DESCRIPTION OF THE TASK: Could every line of the data be copied out once more, exactly?

INFORMATION GIVEN:
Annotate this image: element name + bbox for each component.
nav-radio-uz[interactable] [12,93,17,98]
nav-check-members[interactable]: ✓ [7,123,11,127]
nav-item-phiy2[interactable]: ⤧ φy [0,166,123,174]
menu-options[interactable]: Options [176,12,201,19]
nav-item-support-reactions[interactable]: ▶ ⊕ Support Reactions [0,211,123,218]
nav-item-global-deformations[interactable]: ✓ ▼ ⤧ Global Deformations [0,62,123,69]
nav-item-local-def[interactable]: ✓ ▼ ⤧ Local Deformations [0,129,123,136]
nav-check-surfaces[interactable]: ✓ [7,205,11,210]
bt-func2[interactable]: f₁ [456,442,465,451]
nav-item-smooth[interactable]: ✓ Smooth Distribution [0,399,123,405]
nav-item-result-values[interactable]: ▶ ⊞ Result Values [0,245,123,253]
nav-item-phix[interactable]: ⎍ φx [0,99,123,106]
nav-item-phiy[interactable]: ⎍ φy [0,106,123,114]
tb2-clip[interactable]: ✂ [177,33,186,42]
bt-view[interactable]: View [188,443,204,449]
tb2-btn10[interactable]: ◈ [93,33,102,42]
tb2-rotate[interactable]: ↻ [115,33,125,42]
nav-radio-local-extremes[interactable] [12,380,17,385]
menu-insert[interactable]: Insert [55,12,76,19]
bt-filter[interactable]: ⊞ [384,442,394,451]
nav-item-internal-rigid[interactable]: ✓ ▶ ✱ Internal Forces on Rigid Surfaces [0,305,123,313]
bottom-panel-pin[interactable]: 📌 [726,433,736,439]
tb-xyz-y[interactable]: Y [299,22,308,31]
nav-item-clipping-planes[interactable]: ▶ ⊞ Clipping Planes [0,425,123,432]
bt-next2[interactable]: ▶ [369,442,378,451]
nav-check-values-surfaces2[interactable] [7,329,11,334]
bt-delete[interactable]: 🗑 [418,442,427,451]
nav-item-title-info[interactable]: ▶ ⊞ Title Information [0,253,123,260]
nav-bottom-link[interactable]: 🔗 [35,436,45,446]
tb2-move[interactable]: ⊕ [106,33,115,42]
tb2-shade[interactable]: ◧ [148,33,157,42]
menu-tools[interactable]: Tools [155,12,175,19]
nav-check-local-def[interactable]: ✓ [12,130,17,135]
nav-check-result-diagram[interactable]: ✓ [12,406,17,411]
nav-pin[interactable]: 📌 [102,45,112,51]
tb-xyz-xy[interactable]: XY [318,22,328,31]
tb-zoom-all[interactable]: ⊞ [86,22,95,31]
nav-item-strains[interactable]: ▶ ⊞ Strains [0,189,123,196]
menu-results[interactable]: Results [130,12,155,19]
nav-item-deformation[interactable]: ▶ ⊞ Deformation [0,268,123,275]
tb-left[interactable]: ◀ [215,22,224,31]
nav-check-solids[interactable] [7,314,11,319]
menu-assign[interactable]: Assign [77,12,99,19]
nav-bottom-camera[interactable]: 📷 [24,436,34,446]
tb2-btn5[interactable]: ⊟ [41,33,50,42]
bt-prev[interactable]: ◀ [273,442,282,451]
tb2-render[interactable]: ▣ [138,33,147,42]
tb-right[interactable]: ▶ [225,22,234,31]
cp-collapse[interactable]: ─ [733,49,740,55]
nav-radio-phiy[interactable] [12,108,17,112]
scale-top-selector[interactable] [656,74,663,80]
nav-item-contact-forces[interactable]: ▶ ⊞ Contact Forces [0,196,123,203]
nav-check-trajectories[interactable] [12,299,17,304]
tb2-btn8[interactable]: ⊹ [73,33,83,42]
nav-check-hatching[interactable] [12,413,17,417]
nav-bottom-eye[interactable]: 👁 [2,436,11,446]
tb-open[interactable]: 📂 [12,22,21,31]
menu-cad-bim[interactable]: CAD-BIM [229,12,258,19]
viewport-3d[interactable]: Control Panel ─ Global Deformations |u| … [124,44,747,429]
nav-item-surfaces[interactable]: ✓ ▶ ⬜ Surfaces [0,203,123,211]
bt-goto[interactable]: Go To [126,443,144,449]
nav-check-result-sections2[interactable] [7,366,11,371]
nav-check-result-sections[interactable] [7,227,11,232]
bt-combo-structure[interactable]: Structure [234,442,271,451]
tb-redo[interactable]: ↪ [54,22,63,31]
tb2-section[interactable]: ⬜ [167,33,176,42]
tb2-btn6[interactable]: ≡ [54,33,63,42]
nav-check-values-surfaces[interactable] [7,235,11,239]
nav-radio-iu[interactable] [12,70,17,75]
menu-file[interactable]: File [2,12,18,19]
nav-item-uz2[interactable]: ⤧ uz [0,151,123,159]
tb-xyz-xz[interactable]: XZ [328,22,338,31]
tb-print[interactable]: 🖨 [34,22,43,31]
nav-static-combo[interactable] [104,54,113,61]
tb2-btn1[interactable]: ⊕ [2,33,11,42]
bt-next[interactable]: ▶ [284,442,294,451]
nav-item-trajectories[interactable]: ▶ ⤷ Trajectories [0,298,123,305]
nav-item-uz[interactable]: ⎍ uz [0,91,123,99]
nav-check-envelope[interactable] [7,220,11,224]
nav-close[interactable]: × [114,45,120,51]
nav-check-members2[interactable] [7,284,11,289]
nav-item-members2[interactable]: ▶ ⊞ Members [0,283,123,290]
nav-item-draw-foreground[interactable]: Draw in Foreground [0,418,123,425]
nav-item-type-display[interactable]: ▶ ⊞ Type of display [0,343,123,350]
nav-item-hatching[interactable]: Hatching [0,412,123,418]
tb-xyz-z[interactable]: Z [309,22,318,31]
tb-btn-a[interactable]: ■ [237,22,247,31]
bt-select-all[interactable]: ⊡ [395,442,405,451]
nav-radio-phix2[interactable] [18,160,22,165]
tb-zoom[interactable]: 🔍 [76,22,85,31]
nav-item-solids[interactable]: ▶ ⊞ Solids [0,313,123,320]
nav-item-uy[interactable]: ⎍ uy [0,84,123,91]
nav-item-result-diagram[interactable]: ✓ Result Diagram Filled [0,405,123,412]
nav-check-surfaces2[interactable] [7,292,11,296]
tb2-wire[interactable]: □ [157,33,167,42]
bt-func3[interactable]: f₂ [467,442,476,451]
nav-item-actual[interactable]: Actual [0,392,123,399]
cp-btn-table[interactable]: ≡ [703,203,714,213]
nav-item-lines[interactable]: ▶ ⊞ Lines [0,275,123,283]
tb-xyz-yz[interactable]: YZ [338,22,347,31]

FINISHED EXERCISE:
Annotate this image: element name + bbox for each component.
nav-radio-uz[interactable] [12,93,17,98]
nav-check-members[interactable]: ✓ [7,123,11,127]
nav-item-phiy2[interactable]: ⤧ φy [0,166,123,174]
menu-options[interactable]: Options [176,12,201,19]
nav-item-support-reactions[interactable]: ▶ ⊕ Support Reactions [0,211,123,218]
nav-item-global-deformations[interactable]: ✓ ▼ ⤧ Global Deformations [0,62,123,69]
nav-item-local-def[interactable]: ✓ ▼ ⤧ Local Deformations [0,129,123,136]
nav-check-surfaces[interactable]: ✓ [7,205,11,210]
bt-func2[interactable]: f₁ [456,442,465,451]
nav-item-smooth[interactable]: ✓ Smooth Distribution [0,399,123,405]
nav-item-result-values[interactable]: ▶ ⊞ Result Values [0,245,123,253]
nav-item-phix[interactable]: ⎍ φx [0,99,123,106]
nav-item-phiy[interactable]: ⎍ φy [0,106,123,114]
tb2-clip[interactable]: ✂ [177,33,186,42]
bt-view[interactable]: View [188,443,204,449]
tb2-btn10[interactable]: ◈ [93,33,102,42]
tb2-rotate[interactable]: ↻ [115,33,125,42]
nav-radio-local-extremes[interactable] [12,380,17,385]
menu-insert[interactable]: Insert [55,12,76,19]
bt-filter[interactable]: ⊞ [384,442,394,451]
nav-item-internal-rigid[interactable]: ✓ ▶ ✱ Internal Forces on Rigid Surfaces [0,305,123,313]
bottom-panel-pin[interactable]: 📌 [726,433,736,439]
tb-xyz-y[interactable]: Y [299,22,308,31]
nav-item-clipping-planes[interactable]: ▶ ⊞ Clipping Planes [0,425,123,432]
bt-next2[interactable]: ▶ [369,442,378,451]
nav-check-values-surfaces2[interactable] [7,329,11,334]
bt-delete[interactable]: 🗑 [418,442,427,451]
nav-item-title-info[interactable]: ▶ ⊞ Title Information [0,253,123,260]
nav-bottom-link[interactable]: 🔗 [35,436,45,446]
tb2-move[interactable]: ⊕ [106,33,115,42]
tb2-shade[interactable]: ◧ [148,33,157,42]
menu-tools[interactable]: Tools [155,12,175,19]
nav-check-local-def[interactable]: ✓ [12,130,17,135]
nav-check-result-diagram[interactable]: ✓ [12,406,17,411]
nav-pin[interactable]: 📌 [102,45,112,51]
tb-xyz-xy[interactable]: XY [318,22,328,31]
tb-zoom-all[interactable]: ⊞ [86,22,95,31]
nav-item-strains[interactable]: ▶ ⊞ Strains [0,189,123,196]
menu-results[interactable]: Results [130,12,155,19]
nav-item-deformation[interactable]: ▶ ⊞ Deformation [0,268,123,275]
tb-left[interactable]: ◀ [215,22,224,31]
nav-check-solids[interactable] [7,314,11,319]
menu-assign[interactable]: Assign [77,12,99,19]
nav-bottom-camera[interactable]: 📷 [24,436,34,446]
tb2-btn5[interactable]: ⊟ [41,33,50,42]
bt-prev[interactable]: ◀ [273,442,282,451]
tb2-render[interactable]: ▣ [138,33,147,42]
tb-right[interactable]: ▶ [225,22,234,31]
cp-collapse[interactable]: ─ [733,49,740,55]
nav-radio-phiy[interactable] [12,108,17,112]
scale-top-selector[interactable] [656,74,663,80]
nav-item-contact-forces[interactable]: ▶ ⊞ Contact Forces [0,196,123,203]
nav-check-trajectories[interactable] [12,299,17,304]
tb2-btn8[interactable]: ⊹ [73,33,83,42]
nav-check-hatching[interactable] [12,413,17,417]
nav-bottom-eye[interactable]: 👁 [2,436,11,446]
tb-open[interactable]: 📂 [12,22,21,31]
menu-cad-bim[interactable]: CAD-BIM [229,12,258,19]
viewport-3d[interactable]: Control Panel ─ Global Deformations |u| … [124,44,747,429]
nav-item-surfaces[interactable]: ✓ ▶ ⬜ Surfaces [0,203,123,211]
bt-goto[interactable]: Go To [126,443,144,449]
nav-check-result-sections2[interactable] [7,366,11,371]
nav-check-result-sections[interactable] [7,227,11,232]
bt-combo-structure[interactable]: Structure [234,442,271,451]
tb-redo[interactable]: ↪ [54,22,63,31]
tb2-section[interactable]: ⬜ [167,33,176,42]
tb2-btn6[interactable]: ≡ [54,33,63,42]
nav-check-values-surfaces[interactable] [7,235,11,239]
nav-radio-iu[interactable] [12,70,17,75]
menu-file[interactable]: File [2,12,18,19]
nav-item-uz2[interactable]: ⤧ uz [0,151,123,159]
tb-xyz-xz[interactable]: XZ [328,22,338,31]
tb-print[interactable]: 🖨 [34,22,43,31]
nav-static-combo[interactable] [104,54,113,61]
tb2-btn1[interactable]: ⊕ [2,33,11,42]
bt-next[interactable]: ▶ [284,442,294,451]
nav-item-trajectories[interactable]: ▶ ⤷ Trajectories [0,298,123,305]
nav-item-uz[interactable]: ⎍ uz [0,91,123,99]
nav-check-envelope[interactable] [7,220,11,224]
nav-close[interactable]: × [114,45,120,51]
nav-check-members2[interactable] [7,284,11,289]
nav-item-members2[interactable]: ▶ ⊞ Members [0,283,123,290]
nav-item-draw-foreground[interactable]: Draw in Foreground [0,418,123,425]
nav-item-type-display[interactable]: ▶ ⊞ Type of display [0,343,123,350]
nav-item-hatching[interactable]: Hatching [0,412,123,418]
tb-xyz-z[interactable]: Z [309,22,318,31]
tb-btn-a[interactable]: ■ [237,22,247,31]
bt-select-all[interactable]: ⊡ [395,442,405,451]
nav-radio-phix2[interactable] [18,160,22,165]
tb-zoom[interactable]: 🔍 [76,22,85,31]
nav-item-solids[interactable]: ▶ ⊞ Solids [0,313,123,320]
nav-item-uy[interactable]: ⎍ uy [0,84,123,91]
nav-item-result-diagram[interactable]: ✓ Result Diagram Filled [0,405,123,412]
nav-check-surfaces2[interactable] [7,292,11,296]
tb2-wire[interactable]: □ [157,33,167,42]
bt-func3[interactable]: f₂ [467,442,476,451]
nav-item-actual[interactable]: Actual [0,392,123,399]
cp-btn-table[interactable]: ≡ [703,203,714,213]
nav-item-lines[interactable]: ▶ ⊞ Lines [0,275,123,283]
tb-xyz-yz[interactable]: YZ [338,22,347,31]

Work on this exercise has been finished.